What you need to do
Could you return the full listing below exactly as it appears?

---------- Material provided ----------

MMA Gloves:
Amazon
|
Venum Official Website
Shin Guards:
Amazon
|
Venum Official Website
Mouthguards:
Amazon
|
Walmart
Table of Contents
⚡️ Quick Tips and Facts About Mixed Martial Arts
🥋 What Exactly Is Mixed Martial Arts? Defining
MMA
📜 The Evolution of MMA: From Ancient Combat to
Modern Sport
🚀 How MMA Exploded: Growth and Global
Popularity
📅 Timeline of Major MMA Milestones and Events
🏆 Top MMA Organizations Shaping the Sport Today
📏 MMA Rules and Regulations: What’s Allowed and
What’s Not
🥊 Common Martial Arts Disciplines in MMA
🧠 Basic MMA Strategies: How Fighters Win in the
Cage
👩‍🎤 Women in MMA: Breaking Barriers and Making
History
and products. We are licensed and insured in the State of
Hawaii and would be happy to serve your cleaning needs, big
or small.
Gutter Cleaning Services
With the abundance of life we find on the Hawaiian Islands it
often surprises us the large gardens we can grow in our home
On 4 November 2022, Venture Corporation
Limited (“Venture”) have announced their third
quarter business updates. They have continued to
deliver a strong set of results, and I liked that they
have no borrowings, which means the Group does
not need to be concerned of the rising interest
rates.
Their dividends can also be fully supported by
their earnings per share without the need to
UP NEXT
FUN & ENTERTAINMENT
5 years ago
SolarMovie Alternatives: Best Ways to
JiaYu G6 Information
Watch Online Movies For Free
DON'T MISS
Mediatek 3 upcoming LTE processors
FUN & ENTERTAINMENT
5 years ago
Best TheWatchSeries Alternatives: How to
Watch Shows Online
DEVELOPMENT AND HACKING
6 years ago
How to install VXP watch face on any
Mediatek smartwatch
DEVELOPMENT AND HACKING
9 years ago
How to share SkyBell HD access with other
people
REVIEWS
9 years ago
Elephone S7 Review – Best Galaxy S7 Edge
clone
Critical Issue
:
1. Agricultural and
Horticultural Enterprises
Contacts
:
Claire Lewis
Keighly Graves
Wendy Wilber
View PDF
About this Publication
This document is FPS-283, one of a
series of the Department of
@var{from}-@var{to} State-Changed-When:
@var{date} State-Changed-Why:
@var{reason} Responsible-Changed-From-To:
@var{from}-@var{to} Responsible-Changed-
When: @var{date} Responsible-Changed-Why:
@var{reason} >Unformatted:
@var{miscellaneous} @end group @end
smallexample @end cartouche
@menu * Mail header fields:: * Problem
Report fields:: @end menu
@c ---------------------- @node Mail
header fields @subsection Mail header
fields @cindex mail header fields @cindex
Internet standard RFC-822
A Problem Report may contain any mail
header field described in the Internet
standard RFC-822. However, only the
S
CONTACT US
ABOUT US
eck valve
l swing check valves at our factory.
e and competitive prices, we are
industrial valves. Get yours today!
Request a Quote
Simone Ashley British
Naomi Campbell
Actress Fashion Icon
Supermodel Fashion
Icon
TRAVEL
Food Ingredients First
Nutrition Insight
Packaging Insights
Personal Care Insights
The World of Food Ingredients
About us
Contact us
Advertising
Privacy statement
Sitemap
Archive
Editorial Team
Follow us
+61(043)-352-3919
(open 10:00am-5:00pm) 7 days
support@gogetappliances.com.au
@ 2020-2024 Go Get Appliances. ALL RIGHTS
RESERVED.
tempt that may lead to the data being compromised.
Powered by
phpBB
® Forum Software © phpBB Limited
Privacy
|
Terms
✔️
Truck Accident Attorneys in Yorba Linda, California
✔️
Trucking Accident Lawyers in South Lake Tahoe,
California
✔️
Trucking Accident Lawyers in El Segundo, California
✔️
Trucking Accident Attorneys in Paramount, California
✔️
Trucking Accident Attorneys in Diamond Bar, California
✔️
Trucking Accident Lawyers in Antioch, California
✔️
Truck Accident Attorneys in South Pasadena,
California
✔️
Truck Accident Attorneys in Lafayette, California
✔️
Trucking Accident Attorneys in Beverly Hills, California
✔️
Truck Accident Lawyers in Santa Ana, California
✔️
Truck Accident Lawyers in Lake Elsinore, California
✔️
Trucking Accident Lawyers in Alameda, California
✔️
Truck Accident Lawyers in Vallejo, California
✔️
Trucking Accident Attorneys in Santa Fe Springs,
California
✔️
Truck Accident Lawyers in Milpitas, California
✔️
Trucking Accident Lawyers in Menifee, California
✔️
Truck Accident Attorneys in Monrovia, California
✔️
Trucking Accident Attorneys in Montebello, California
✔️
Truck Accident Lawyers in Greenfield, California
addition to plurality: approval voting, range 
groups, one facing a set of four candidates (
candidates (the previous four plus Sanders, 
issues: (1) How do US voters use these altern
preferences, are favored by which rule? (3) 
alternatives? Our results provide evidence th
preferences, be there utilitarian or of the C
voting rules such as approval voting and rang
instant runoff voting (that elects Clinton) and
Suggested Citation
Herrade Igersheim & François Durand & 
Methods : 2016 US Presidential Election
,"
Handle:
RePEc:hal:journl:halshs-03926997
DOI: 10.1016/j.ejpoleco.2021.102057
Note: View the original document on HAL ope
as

----------

Solution to the problem
MMA Gloves:
Amazon
|
Venum Official Website
Shin Guards:
Amazon
|
Venum Official Website
Mouthguards:
Amazon
|
Walmart
Table of Contents
⚡️ Quick Tips and Facts About Mixed Martial Arts
🥋 What Exactly Is Mixed Martial Arts? Defining
MMA
📜 The Evolution of MMA: From Ancient Combat to
Modern Sport
🚀 How MMA Exploded: Growth and Global
Popularity
📅 Timeline of Major MMA Milestones and Events
🏆 Top MMA Organizations Shaping the Sport Today
📏 MMA Rules and Regulations: What’s Allowed and
What’s Not
🥊 Common Martial Arts Disciplines in MMA
🧠 Basic MMA Strategies: How Fighters Win in the
Cage
👩‍🎤 Women in MMA: Breaking Barriers and Making
History
and products. We are licensed and insured in the State of
Hawaii and would be happy to serve your cleaning needs, big
or small.
Gutter Cleaning Services
With the abundance of life we find on the Hawaiian Islands it
often surprises us the large gardens we can grow in our home
On 4 November 2022, Venture Corporation
Limited (“Venture”) have announced their third
quarter business updates. They have continued to
deliver a strong set of results, and I liked that they
have no borrowings, which means the Group does
not need to be concerned of the rising interest
rates.
Their dividends can also be fully supported by
their earnings per share without the need to
UP NEXT
FUN & ENTERTAINMENT
5 years ago
SolarMovie Alternatives: Best Ways to
JiaYu G6 Information
Watch Online Movies For Free
DON'T MISS
Mediatek 3 upcoming LTE processors
FUN & ENTERTAINMENT
5 years ago
Best TheWatchSeries Alternatives: How to
Watch Shows Online
DEVELOPMENT AND HACKING
6 years ago
How to install VXP watch face on any
Mediatek smartwatch
DEVELOPMENT AND HACKING
9 years ago
How to share SkyBell HD access with other
people
REVIEWS
9 years ago
Elephone S7 Review – Best Galaxy S7 Edge
clone
Critical Issue
:
1. Agricultural and
Horticultural Enterprises
Contacts
:
Claire Lewis
Keighly Graves
Wendy Wilber
View PDF
About this Publication
This document is FPS-283, one of a
series of the Department of
@var{from}-@var{to} State-Changed-When:
@var{date} State-Changed-Why:
@var{reason} Responsible-Changed-From-To:
@var{from}-@var{to} Responsible-Changed-
When: @var{date} Responsible-Changed-Why:
@var{reason} >Unformatted:
@var{miscellaneous} @end group @end
smallexample @end cartouche
@menu * Mail header fields:: * Problem
Report fields:: @end menu
@c ---------------------- @node Mail
header fields @subsection Mail header
fields @cindex mail header fields @cindex
Internet standard RFC-822
A Problem Report may contain any mail
header field described in the Internet
standard RFC-822. However, only the
S
CONTACT US
ABOUT US
eck valve
l swing check valves at our factory.
e and competitive prices, we are
industrial valves. Get yours today!
Request a Quote
Simone Ashley British
Naomi Campbell
Actress Fashion Icon
Supermodel Fashion
Icon
TRAVEL
Food Ingredients First
Nutrition Insight
Packaging Insights
Personal Care Insights
The World of Food Ingredients
About us
Contact us
Advertising
Privacy statement
Sitemap
Archive
Editorial Team
Follow us
+61(043)-352-3919
(open 10:00am-5:00pm) 7 days
support@gogetappliances.com.au
@ 2020-2024 Go Get Appliances. ALL RIGHTS
RESERVED.
tempt that may lead to the data being compromised.
Powered by
phpBB
® Forum Software © phpBB Limited
Privacy
|
Terms
✔️
Truck Accident Attorneys in Yorba Linda, California
✔️
Trucking Accident Lawyers in South Lake Tahoe,
California
✔️
Trucking Accident Lawyers in El Segundo, California
✔️
Trucking Accident Attorneys in Paramount, California
✔️
Trucking Accident Attorneys in Diamond Bar, California
✔️
Trucking Accident Lawyers in Antioch, California
✔️
Truck Accident Attorneys in South Pasadena,
California
✔️
Truck Accident Attorneys in Lafayette, California
✔️
Trucking Accident Attorneys in Beverly Hills, California
✔️
Truck Accident Lawyers in Santa Ana, California
✔️
Truck Accident Lawyers in Lake Elsinore, California
✔️
Trucking Accident Lawyers in Alameda, California
✔️
Truck Accident Lawyers in Vallejo, California
✔️
Trucking Accident Attorneys in Santa Fe Springs,
California
✔️
Truck Accident Lawyers in Milpitas, California
✔️
Trucking Accident Lawyers in Menifee, California
✔️
Truck Accident Attorneys in Monrovia, California
✔️
Trucking Accident Attorneys in Montebello, California
✔️
Truck Accident Lawyers in Greenfield, California
addition to plurality: approval voting, range 
groups, one facing a set of four candidates (
candidates (the previous four plus Sanders, 
issues: (1) How do US voters use these altern
preferences, are favored by which rule? (3) 
alternatives? Our results provide evidence th
preferences, be there utilitarian or of the C
voting rules such as approval voting and rang
instant runoff voting (that elects Clinton) and
Suggested Citation
Herrade Igersheim & François Durand & 
Methods : 2016 US Presidential Election
,"
Handle:
RePEc:hal:journl:halshs-03926997
DOI: 10.1016/j.ejpoleco.2021.102057
Note: View the original document on HAL ope
as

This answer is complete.